Sion Morgan is Head of Health and Safety at the Airdrie-based Bell Group, one of the largest property services contractors in the UK. Its range of services include painting.

“We do a lot of work on properties where asbestos is likely to be found,” he explains. “We follow a strict set of protocols to identify possible asbestos-containing materials (ACMs) and their location before starting work.

“We have controls in place to ensure our operatives’ and customers’ health is not affected if we do come across anything. We get a lot of housing stock from the 1940s and 1950s up until the 1980s when asbestos was commonly used in the fabric.”

He explains that asbestos can be encased in anything and everything. “This is reflected in the importance we place on our operatives receiving UKATA (UK Asbestos Training Association) asbestos awareness training. The best mitigation against exposure is understanding the existing information that our customers have on the fabric of the building and where asbestos is likely to be.” 

Likely places include roof soffits and fascias, underneath gutters, behind radiators and in service cupboards. “If it doesn’t look like plastic, timber or another commonplace building material and the operatives are unsure, then we treat the material as suspect until it can be tested. We may find it is plasterboard – or it could be asbestos. Caution is key.”

Company staff will often see old paint flaking off soffits, he says. “If they think it is material that contains asbestos, they will stop the work, secure the area and report it.
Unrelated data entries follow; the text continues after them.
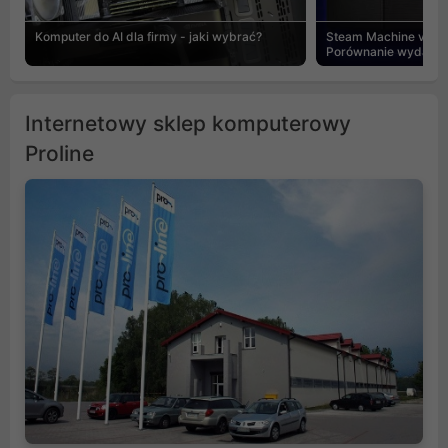
Komputer do AI dla firmy - jaki wybrać?
Steam Machine vs PC
Porównanie wydajnośc
Internetowy sklep komputerowy
Proline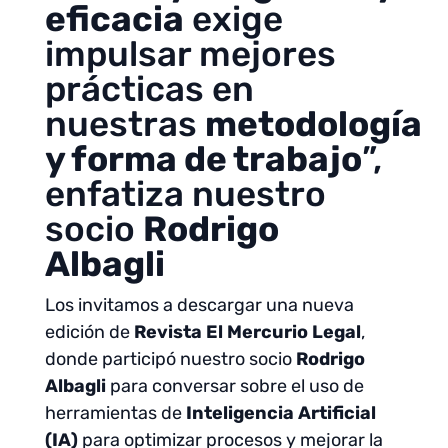
eficacia
exige
impulsar mejores
prácticas en
nuestras
metodología
y forma de trabajo
”,
enfatiza nuestro
socio
Rodrigo
Albagli
Los invitamos a descargar una nueva
edición de
Revista El Mercurio Legal
,
donde participó nuestro socio
Rodrigo
Albagli
para conversar sobre el uso de
herramientas de
Inteligencia Artificial
(IA)
para optimizar procesos y mejorar la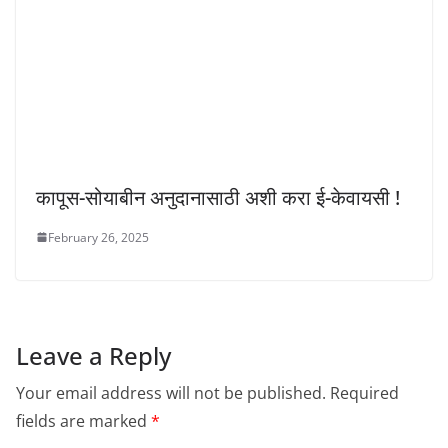
कापूस-सोयाबीन अनुदानासाठी अशी करा ई-केवायसी !
February 26, 2025
Leave a Reply
Your email address will not be published.
Required
fields are marked
*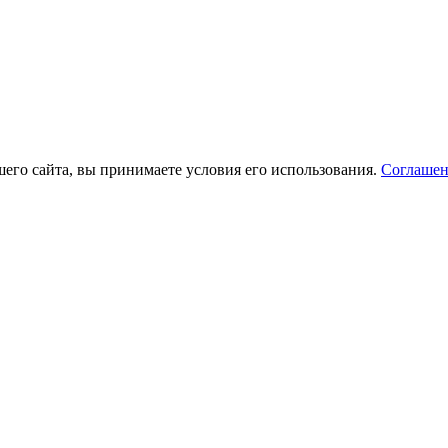
его сайта, вы принимаете условия его использования.
Соглашен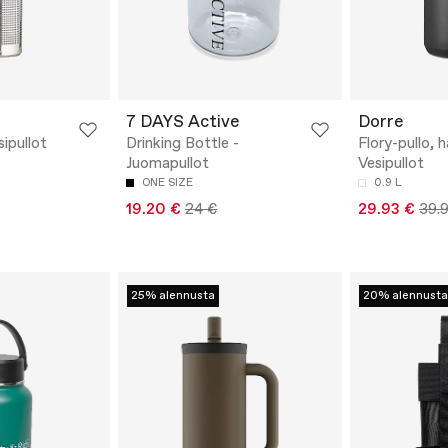
7 DAYS Active
Dorre
sipullot
Drinking Bottle -
Flory-pullo, 
Juomapullot
Vesipullot
ONE SIZE
0.9 L
19.20 €
24 €
29.93 €
39.
25% alennusta
20% alennusta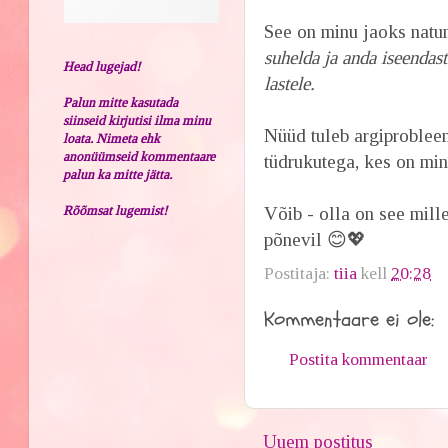
See on minu jaoks natu
suhelda ja anda iseendast
Head lugejad!
lastele.
Palun mitte kasutada
siinseid kirjutisi ilma minu
Nüüd tuleb argiproblee
loata. Nimeta ehk
anonüümseid kommentaare
tüdrukutega, kes on min
palun ka mitte jätta.
Rõõmsat lugemist!
Võib - olla on see mill
põnevil 😊💖
Postitaja:
tiia
kell
20:28
Kommentaare ei ole:
Postita kommentaar
Uuem postitus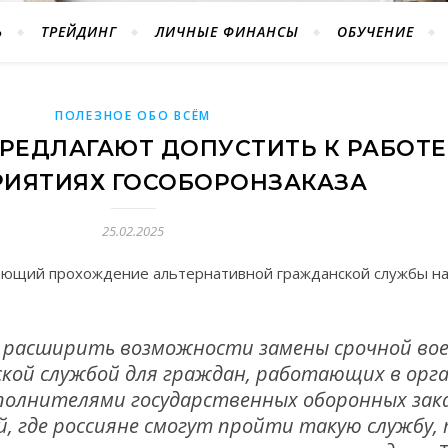
Ь
ТРЕЙДИНГ
ЛИЧНЫЕ ФИНАНСЫ
ОБУЧЕНИЕ
ПОЛЕЗНОЕ ОБО ВСЁМ
РЕДЛАГАЮТ ДОПУСТИТЬ К РАБОТЕ
ИЯТИЯХ ГОСОБОРОНЗАКАЗА
25.02.2025
гающий прохождение альтернативной гражданской службы н
 расширить возможности замены срочной во
ой службой для граждан, работающих в орга
олнителями государственных оборонных заказ
й, где россияне смогут пройти такую службу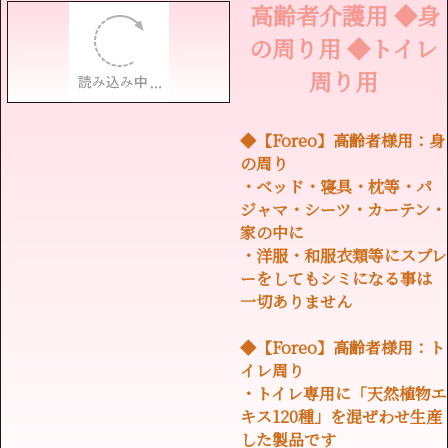
高齢者介護用 ◆身
の周り用 ◆トイレ
周り用
◆【Foreo】高齢者様用：身
の周り
・ベッド・寝具・枕等・パ
ジャマ・シーツ・カーテン・
家の中に
・洋服・和服衣類等にスプレ
ーをしてもシミになる事は
一切ありません
◆【Foreo】高齢者様用：ト
イレ周り
・トイレ専用に「天然植物エ
キス120種」を混ぜわせ生産
した製品です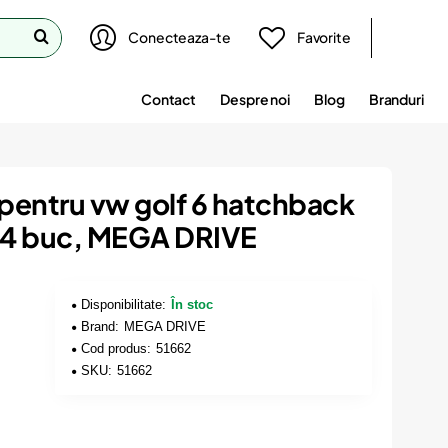
Conecteaza-te
Favorite
Contact
Despre noi
Blog
Branduri
 pentru vw golf 6 hatchback
 4 buc, MEGA DRIVE
Disponibilitate:
În stoc
Brand:
MEGA DRIVE
Cod produs:
51662
SKU:
51662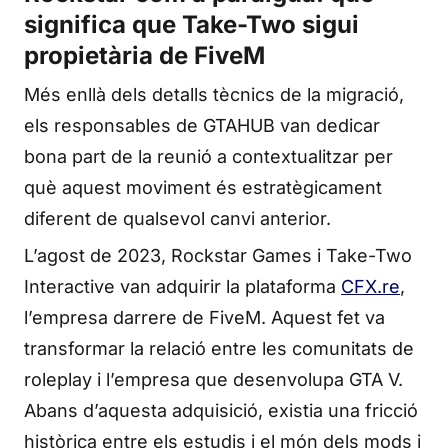
significa que Take-Two sigui
propietària de FiveM
Més enllà dels detalls tècnics de la migració,
els responsables de GTAHUB van dedicar
bona part de la reunió a contextualitzar per
què aquest moviment és estratègicament
diferent de qualsevol canvi anterior.
L’agost de 2023, Rockstar Games i Take-Two
Interactive van adquirir la plataforma
CFX.re
,
l’empresa darrere de FiveM. Aquest fet va
transformar la relació entre les comunitats de
roleplay i l’empresa que desenvolupa GTA V.
Abans d’aquesta adquisició, existia una fricció
històrica entre els estudis i el món dels mods i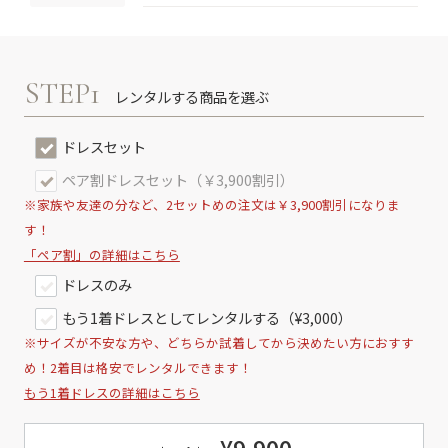
STEP1
レンタルする商品を選ぶ
ドレスセット
ペア割ドレスセット（￥3,900割引）
※家族や友達の分など、2セットめの注文は￥3,900割引になりま
す！
「ペア割」の詳細はこちら
ドレスのみ
もう1着ドレスとしてレンタルする（¥3,000）
※サイズが不安な方や、どちらか試着してから決めたい方におすす
め！2着目は格安でレンタルできます！
もう1着ドレスの詳細はこちら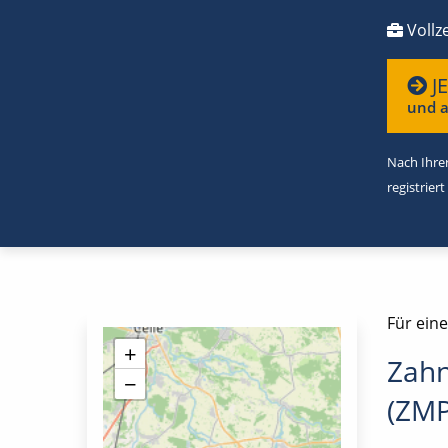
Vollze
J
und a
Nach Ihrer
registriert
Für eine
+
Zahn
−
(ZMP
“We will inform the client and coordinate with them. It may be that the asbestos is left in situ being to a standard as best to be expected without undertaking intrusive surface preparation, or an approved asbestos removal contractor will be engaged prior to Bell Group installing new soffits and fascias.”

Bell Group can often identify asbestos as being likely to be present in a building before remediation work starts by looking at information such as asbestos surveys or original designs. However, with legacy structures, this may not be possible.
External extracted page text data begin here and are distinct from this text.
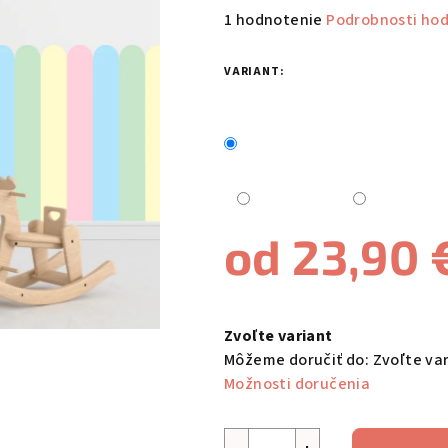
Priemerné
1 hodnotenie
Podrobnosti ho
hodnotenie
produktu
VARIANT:
je
5,0
z
5
hviezdičiek.
od
23,90 
Jednotková
cena:
Zvoľte variant
Môžeme doručiť do:
Zvoľte va
Možnosti doručenia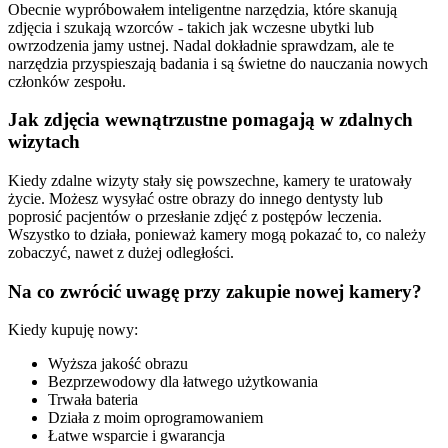
Obecnie wypróbowałem inteligentne narzędzia, które skanują
zdjęcia i szukają wzorców - takich jak wczesne ubytki lub
owrzodzenia jamy ustnej. Nadal dokładnie sprawdzam, ale te
narzędzia przyspieszają badania i są świetne do nauczania nowych
członków zespołu.
Jak zdjęcia wewnątrzustne pomagają w zdalnych
wizytach
Kiedy zdalne wizyty stały się powszechne, kamery te uratowały
życie. Możesz wysyłać ostre obrazy do innego dentysty lub
poprosić pacjentów o przesłanie zdjęć z postępów leczenia.
Wszystko to działa, ponieważ kamery mogą pokazać to, co należy
zobaczyć, nawet z dużej odległości.
Na co zwrócić uwagę przy zakupie nowej kamery?
Kiedy kupuję nowy:
Wyższa jakość obrazu
Bezprzewodowy dla łatwego użytkowania
Trwała bateria
Działa z moim oprogramowaniem
Łatwe wsparcie i gwarancja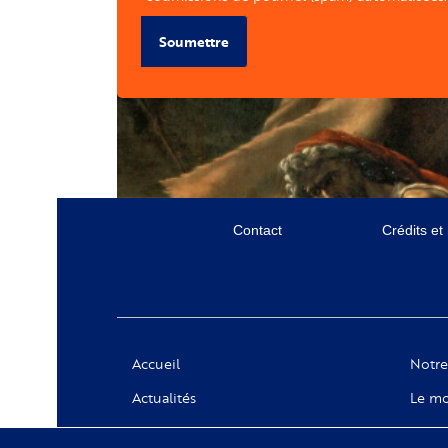
Soumettre
Menu
Contact
Crédits et
secondaire
Social
Accueil
Notre
Actualités
Le mo
Appels à projets
Messa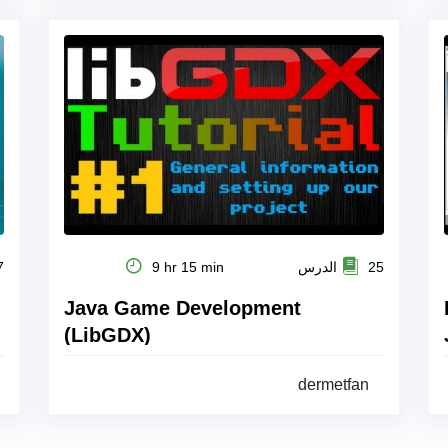
25 الدرس
9 hr 15 min
27
Java Game Development
(LibGDX)
dermetfan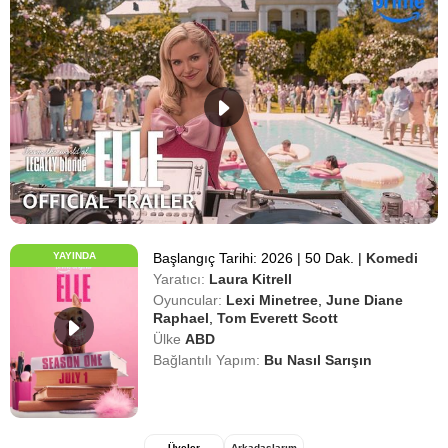
YAYINDA
Başlangıç Tarihi: 2026
|
50 Dak.
|
Komedi
Yaratıcı:
Laura Kitrell
Oyuncular:
Lexi Minetree
,
June Diane
Raphael
,
Tom Everett Scott
Ülke
ABD
Bağlantılı Yapım:
Bu Nasıl Sarışın
Üyeler
Arkadaşlarım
If there is any risk, then a specialist subcontractor is used to carry out tests in an enclosed and safe environment. “Sample analysis will be carried out. We can then put an adequate, safe plan in place.” It may be, Sion adds, that it can be left in place so long as it is not disturbed. 

In general, the construction industry has long moved towards what is known as encapsulation – putting a false wall in front of the asbestos, for example – or complete removal by experienced and dedicated contractors.
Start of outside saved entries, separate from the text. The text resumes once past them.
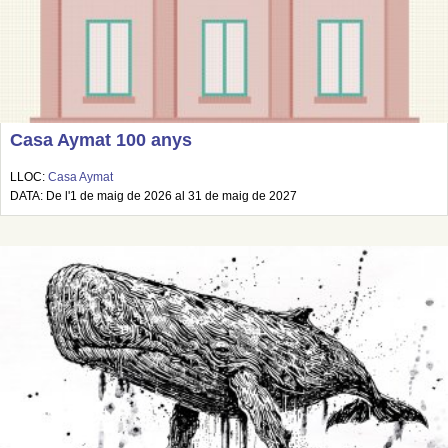
Casa Aymat 100 anys
LLOC:
Casa Aymat
DATA: De l'1 de maig de 2026 al 31 de maig de 2027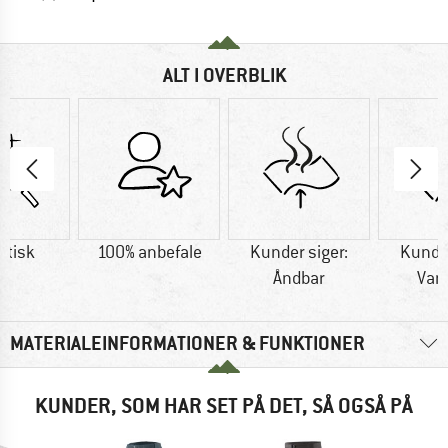
ALT I OVERBLIK
etisk
100% anbefale
Kunder siger:
Kunder
Åndbar
Van
MATERIALEINFORMATIONER & FUNKTIONER
KUNDER, SOM HAR SET PÅ DET, SÅ OGSÅ PÅ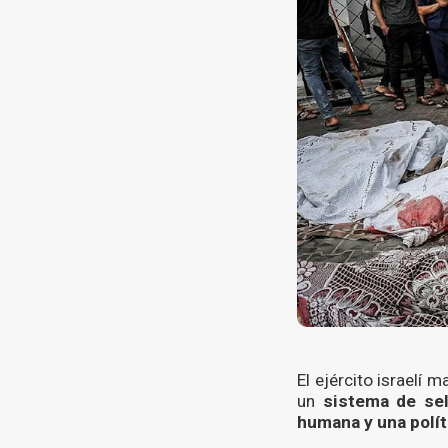
El ejército israelí
un
sistema de sel
humana y una polít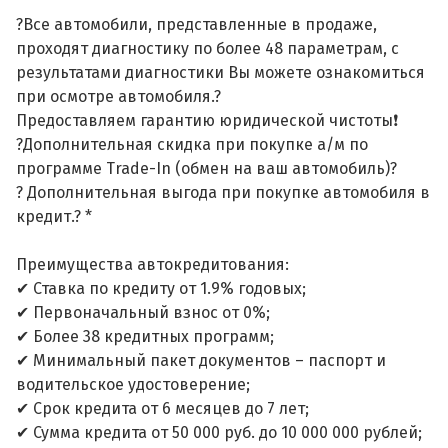
?Все автомобили, представленные в продаже,
проходят диагностику по более 48 параметрам, с
результатами диагностики Вы можете ознакомиться
при осмотре автомобиля.?
Предоставляем гарантию юридической чистоты❗
?Дополнительная скидка при покупке а/м по
программе Trade-In (обмен на ваш автомобиль)?
? Дополнительная выгода при покупке автомобиля в
кредит.? *
Преимущества автокредитования:
✔ Ставка по кредиту от 1.9% годовых;
✔ Первоначальный взнос от 0%;
✔ Более 38 кредитных программ;
✔ Минимальный пакет документов – паспорт и
водительское удостоверение;
✔ Срок кредита от 6 месяцев до 7 лет;
✔ Сумма кредита от 50 000 руб. до 10 000 000 рублей;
Certainly, no one can afford to treat the discovery of asbestos with anything other than the utmost seriousness. As the Scottish-based specialist removal company Strada Environmental points out, it is “extensively hazardous” and there is no accepted safe level of exposure.

“Even a very few fibres in the environment can be inhaled by people and can cause tremendous damage to their health, inducing diseases like asbestosis, mesothelioma and lung cancer,” it says on its web site. “Currently, there is not one treatment for mesothelioma that has resulted in a cure.”

However, Sion believes that more could be done across the building services sector to teach people. “I didn’t learn about asbestos until I was probably in my early 20s. Perhaps it could be included as part of the education system for the younger generation.

“As an industry, we’ve implemented really good measures to ensure that our guys and girls are aware of asbestos and the risks involved. But I think we could perhaps share that knowledge with the wider population outside of the construction industry.”